> WORK INSTRUCTION:
The string "contattare" appears in some lines of the entries that follow; copy each such line.

[Stored data entries]
+ + + + + + +

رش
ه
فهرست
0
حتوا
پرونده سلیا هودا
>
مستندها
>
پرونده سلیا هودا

+ + + + + + +

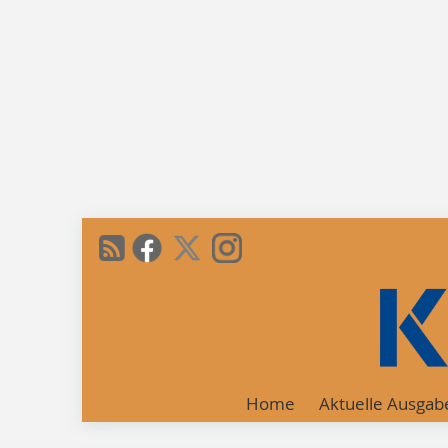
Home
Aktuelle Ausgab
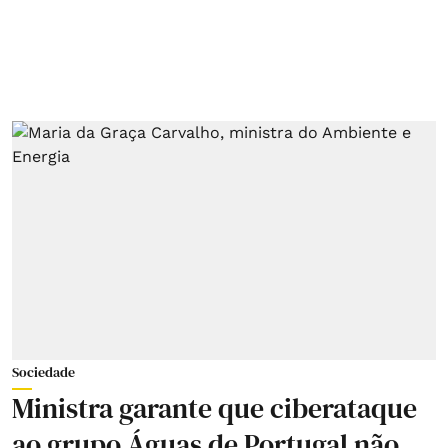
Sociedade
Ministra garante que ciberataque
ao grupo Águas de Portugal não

+ + + + + + +

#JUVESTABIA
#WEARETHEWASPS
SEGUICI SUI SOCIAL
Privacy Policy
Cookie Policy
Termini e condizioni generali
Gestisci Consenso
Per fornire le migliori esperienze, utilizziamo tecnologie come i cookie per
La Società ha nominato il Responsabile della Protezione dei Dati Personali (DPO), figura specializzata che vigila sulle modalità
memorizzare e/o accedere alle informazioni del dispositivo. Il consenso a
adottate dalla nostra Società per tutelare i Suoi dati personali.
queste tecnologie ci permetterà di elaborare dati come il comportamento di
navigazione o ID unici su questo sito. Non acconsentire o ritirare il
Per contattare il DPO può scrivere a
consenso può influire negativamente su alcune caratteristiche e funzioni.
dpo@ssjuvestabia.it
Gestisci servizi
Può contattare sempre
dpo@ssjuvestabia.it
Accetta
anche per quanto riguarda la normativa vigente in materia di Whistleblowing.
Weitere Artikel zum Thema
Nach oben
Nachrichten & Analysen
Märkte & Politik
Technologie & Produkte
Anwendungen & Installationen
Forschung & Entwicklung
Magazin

+ + + + + + +

> EXPECTED OUTPUT:
Per contattare il DPO può scrivere a
Può contattare sempre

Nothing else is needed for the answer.